-- What needs to be done --
Every word of the listing should be reproduced without alteration.

-- Entries shown --
Content starts
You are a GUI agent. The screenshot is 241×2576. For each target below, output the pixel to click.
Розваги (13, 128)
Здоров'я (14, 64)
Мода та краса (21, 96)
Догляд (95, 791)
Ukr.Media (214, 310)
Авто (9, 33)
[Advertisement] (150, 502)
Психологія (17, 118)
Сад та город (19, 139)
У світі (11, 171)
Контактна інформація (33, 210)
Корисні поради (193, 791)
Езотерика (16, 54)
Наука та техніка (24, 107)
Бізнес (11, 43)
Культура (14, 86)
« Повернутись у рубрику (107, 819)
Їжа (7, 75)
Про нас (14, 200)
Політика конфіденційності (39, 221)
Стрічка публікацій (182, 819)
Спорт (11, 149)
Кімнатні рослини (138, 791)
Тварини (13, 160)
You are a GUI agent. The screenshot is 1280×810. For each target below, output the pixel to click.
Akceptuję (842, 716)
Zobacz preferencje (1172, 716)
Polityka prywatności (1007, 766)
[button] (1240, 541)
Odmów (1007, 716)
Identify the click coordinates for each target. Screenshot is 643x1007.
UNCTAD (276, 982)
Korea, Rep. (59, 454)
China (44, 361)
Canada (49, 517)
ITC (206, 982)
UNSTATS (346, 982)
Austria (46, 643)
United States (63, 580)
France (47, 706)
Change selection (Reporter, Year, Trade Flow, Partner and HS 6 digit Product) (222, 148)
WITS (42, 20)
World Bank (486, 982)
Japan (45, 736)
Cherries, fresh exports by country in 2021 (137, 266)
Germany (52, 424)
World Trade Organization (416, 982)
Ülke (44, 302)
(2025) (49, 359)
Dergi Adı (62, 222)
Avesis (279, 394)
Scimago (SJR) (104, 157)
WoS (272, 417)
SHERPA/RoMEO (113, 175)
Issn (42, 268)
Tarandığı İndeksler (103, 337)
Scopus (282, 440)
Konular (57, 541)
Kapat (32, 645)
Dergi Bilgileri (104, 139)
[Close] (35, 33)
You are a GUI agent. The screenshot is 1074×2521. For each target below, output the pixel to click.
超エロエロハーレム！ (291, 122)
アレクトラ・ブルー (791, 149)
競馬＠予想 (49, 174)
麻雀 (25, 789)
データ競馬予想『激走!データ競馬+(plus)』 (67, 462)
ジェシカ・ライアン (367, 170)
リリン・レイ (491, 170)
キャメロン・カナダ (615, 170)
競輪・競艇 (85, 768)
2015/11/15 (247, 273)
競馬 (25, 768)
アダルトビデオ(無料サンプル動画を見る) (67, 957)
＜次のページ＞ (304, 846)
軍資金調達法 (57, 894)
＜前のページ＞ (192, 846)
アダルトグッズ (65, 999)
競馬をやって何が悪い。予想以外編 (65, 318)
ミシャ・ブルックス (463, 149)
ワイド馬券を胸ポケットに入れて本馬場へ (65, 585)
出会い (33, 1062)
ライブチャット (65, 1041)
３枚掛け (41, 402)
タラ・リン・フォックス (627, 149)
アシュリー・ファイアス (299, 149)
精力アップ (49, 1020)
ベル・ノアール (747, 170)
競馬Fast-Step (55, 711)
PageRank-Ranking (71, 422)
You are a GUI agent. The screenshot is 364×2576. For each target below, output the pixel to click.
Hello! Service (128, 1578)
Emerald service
Content ends
-- Response to this exercise --
You are a GUI agent. The screenshot is 241×2576. For each target below, output the pixel to click.
Розваги (13, 128)
Здоров'я (14, 64)
Мода та краса (21, 96)
Догляд (95, 791)
Ukr.Media (214, 310)
Авто (9, 33)
[Advertisement] (150, 502)
Психологія (17, 118)
Сад та город (19, 139)
У світі (11, 171)
Контактна інформація (33, 210)
Корисні поради (193, 791)
Езотерика (16, 54)
Наука та техніка (24, 107)
Бізнес (11, 43)
Культура (14, 86)
« Повернутись у рубрику (107, 819)
Їжа (7, 75)
Про нас (14, 200)
Політика конфіденційності (39, 221)
Стрічка публікацій (182, 819)
Спорт (11, 149)
Кімнатні рослини (138, 791)
Тварини (13, 160)
You are a GUI agent. The screenshot is 1280×810. For each target below, output the pixel to click.
Akceptuję (842, 716)
Zobacz preferencje (1172, 716)
Polityka prywatności (1007, 766)
[button] (1240, 541)
Odmów (1007, 716)
Identify the click coordinates for each target. Screenshot is 643x1007.
UNCTAD (276, 982)
Korea, Rep. (59, 454)
China (44, 361)
Canada (49, 517)
ITC (206, 982)
UNSTATS (346, 982)
Austria (46, 643)
United States (63, 580)
France (47, 706)
Change selection (Reporter, Year, Trade Flow, Partner and HS 6 digit Product) (222, 148)
WITS (42, 20)
World Bank (486, 982)
Japan (45, 736)
Cherries, fresh exports by country in 2021 (137, 266)
Germany (52, 424)
World Trade Organization (416, 982)
Ülke (44, 302)
(2025) (49, 359)
Dergi Adı (62, 222)
Avesis (279, 394)
Scimago (SJR) (104, 157)
WoS (272, 417)
SHERPA/RoMEO (113, 175)
Issn (42, 268)
Tarandığı İndeksler (103, 337)
Scopus (282, 440)
Konular (57, 541)
Kapat (32, 645)
Dergi Bilgileri (104, 139)
[Close] (35, 33)
You are a GUI agent. The screenshot is 1074×2521. For each target below, output the pixel to click.
超エロエロハーレム！ (291, 122)
アレクトラ・ブルー (791, 149)
競馬＠予想 (49, 174)
麻雀 (25, 789)
データ競馬予想『激走!データ競馬+(plus)』 (67, 462)
ジェシカ・ライアン (367, 170)
リリン・レイ (491, 170)
キャメロン・カナダ (615, 170)
競輪・競艇 (85, 768)
2015/11/15 (247, 273)
競馬 (25, 768)
アダルトビデオ(無料サンプル動画を見る) (67, 957)
＜次のページ＞ (304, 846)
軍資金調達法 (57, 894)
＜前のページ＞ (192, 846)
アダルトグッズ (65, 999)
競馬をやって何が悪い。予想以外編 (65, 318)
ミシャ・ブルックス (463, 149)
ワイド馬券を胸ポケットに入れて本馬場へ (65, 585)
出会い (33, 1062)
ライブチャット (65, 1041)
３枚掛け (41, 402)
タラ・リン・フォックス (627, 149)
アシュリー・ファイアス (299, 149)
精力アップ (49, 1020)
ベル・ノアール (747, 170)
競馬Fast-Step (55, 711)
PageRank-Ranking (71, 422)
You are a GUI agent. The screenshot is 364×2576. For each target below, output the pixel to click.
Hello! Service (128, 1578)
Emerald service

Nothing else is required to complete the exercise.